Elon Musk is in court, once again, today in San Francisco. In this case, he is accused of leveraging his audience to devalue Twitter’s stock price before purchasing the social media platform 2022.
In October 2022, the lawsuit was started by Twitter shareholders in the U.S. District Court for the Northern District of California. This specific set of shareholders sold their stocks between May 13 and Oct. 4, 2022, just a few week before Musk’s gained full ownership of Twitter.
Musk is accused of violating federal securities laws by making false, public statements that “were carefully calculated to drive down the price of Twitter stock.”
A calculated cause
The lawsuits states that, “to try to renegotiate the price or delay the merger, Musk made materially false and misleading statements and omissions, and engaged in a scheme to deceive the market, all in violation of the law”.
In April 2022, Musk’s deal to purchase twitter and privatize the business was sealed. On May 13th, 2022, he decided to put it on hold in order to weed out the amount of fake accounts populating the app. That same day, the stock fell nearly 10%.
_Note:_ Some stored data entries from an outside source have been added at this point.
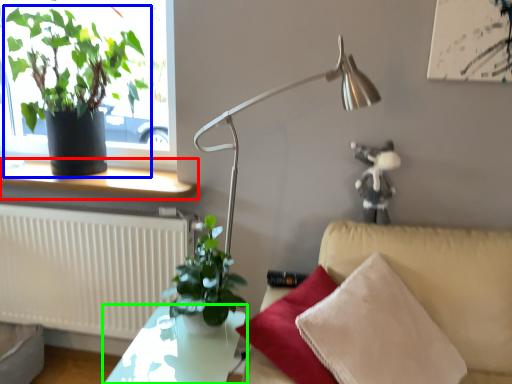 Question: Based on their relative distances, which object is nearer to window sill (highlighted by a red box)? Choose from houseplant (highlighted by a blue box) and table (highlighted by a green box).

Choices:
 (A) houseplant
 (B) table

Answer: (A) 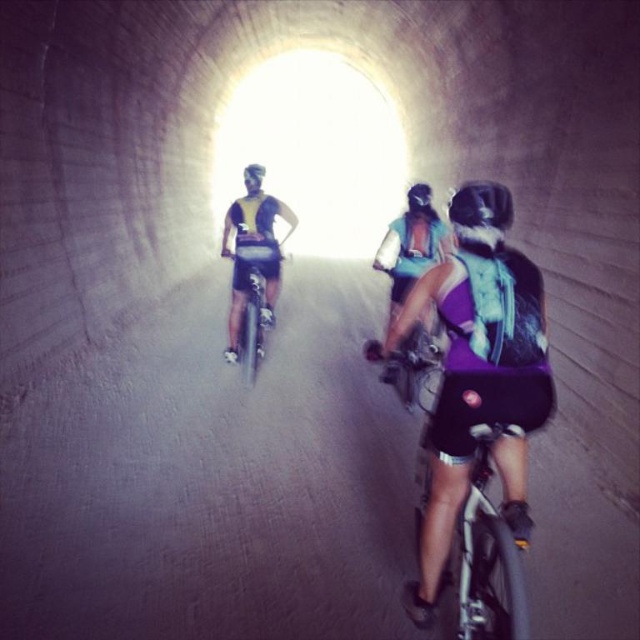 Question: Among these objects, which one is farthest from the camera?

Choices:
 (A) matte black shorts at center
 (B) matte black helmet at center
 (C) purple fabric shorts at center
 (D) purple fabric bag at center

Answer: (A)

Question: Is purple fabric shorts at center to the left of matte white helmet at center from the viewer's perspective?

Choices:
 (A) no
 (B) yes

Answer: (A)

Question: Is purple fabric bag at center positioned before matte black shorts at center?

Choices:
 (A) yes
 (B) no

Answer: (A)

Question: Based on their relative distances, which object is nearer to the matte black helmet at center?

Choices:
 (A) matte white helmet at center
 (B) purple fabric shorts at center
 (C) purple fabric bag at center

Answer: (B)

Question: Which of these objects is positioned farthest from the matte white helmet at center?

Choices:
 (A) purple fabric bag at center
 (B) matte black helmet at center

Answer: (A)

Question: Can you confirm if purple fabric shorts at center is positioned to the right of matte black helmet at center?

Choices:
 (A) yes
 (B) no

Answer: (B) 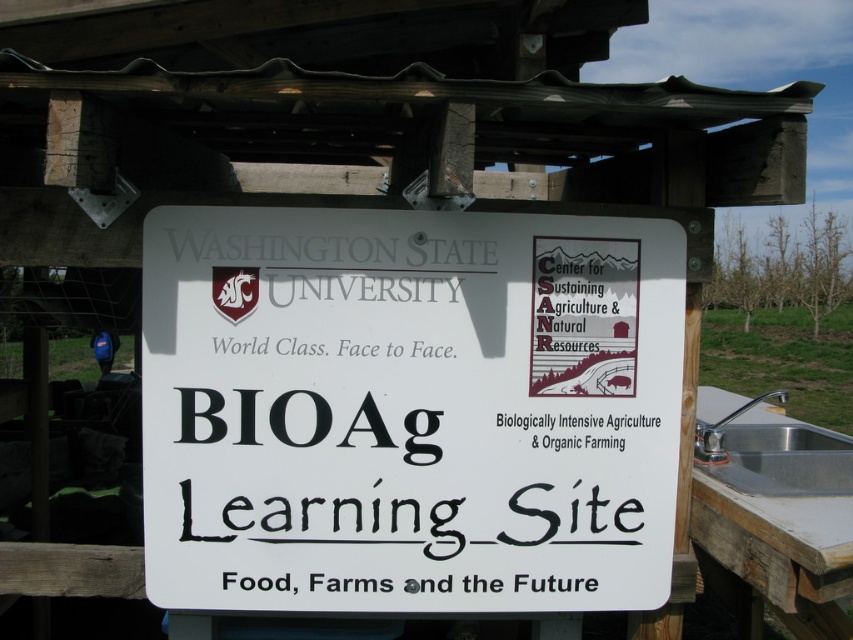 Question: Which point appears farthest from the camera in this image?

Choices:
 (A) (717, 445)
 (B) (527, 365)

Answer: (A)

Question: Does white plastic sign at center come behind silver metallic sink at right?

Choices:
 (A) yes
 (B) no

Answer: (B)

Question: Among these points, which one is farthest from the camera?

Choices:
 (A) (x=776, y=492)
 (B) (x=247, y=508)

Answer: (A)

Question: Is the position of white plastic sign at center more distant than that of silver metallic sink at right?

Choices:
 (A) no
 (B) yes

Answer: (A)

Question: Does white plastic sign at center have a smaller size compared to silver metallic sink at right?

This lead to Twitter’s stock taking a tumble. Quintessentially, Musk tweeted, ironically, that the deal could not proceed because around 20% of Twitter accounts were “fake”.
When questioned by the plaintiff’s lawyer, Musk stated that he didn’t believe Twitter was the “material” he was looking for in early 2022. At the same time, he was collecting Twitter without publicly discussing it. He also did not disclose it to the Securities and Exchange Commission.
In his defence, Musk simply explained that he bought a lot of stock in different companies without posting about it. As soon as he announced his involvement with Twitter, the stock rocketed up 27%.
Definance and indecision
However, the point of contention between the shareholders and Musk sharpened in the weeks following. After his initial Tweet about pausing the purchase of the platform, he continued to express disdain and disinterest for the deal.
Musk claimed that he would drop Twitter if it failed to prove that the desired majority of the user base was legitimate. With his staggering online presence and influence, this impacted public opinion, which resulted in the stock dip.
Notably, Twitter never agreed to put the deal on hold. It was heavily one sided on Elon Musk’s part.
On July 8th, 2022, Musk tweeted that he was abandoning the purchase due to, what he claimed, was insufficient information about the number of fake verses real Twitter users. In his words, Twitter “lied” about the numbers in saying that 5% of accounts were bots — wether or not this is true of false is unclear.
That same day, Twitter’s stock closed at $36.81 — 32% less than Musk’s offer price of $54.20 per share.
Back-and-forth in court
After a series of court battles between Musk and Twitter, the deal finally closed in October 2022. The world’s wealthiest man bought Twitter for $44 billion and renamed it “X” in 2023.
Since then, the app has appeared in the news numerous for many controversial reasons, including an overhaul of the employee-base, unreasonable expectations and the proliferation of hate speech.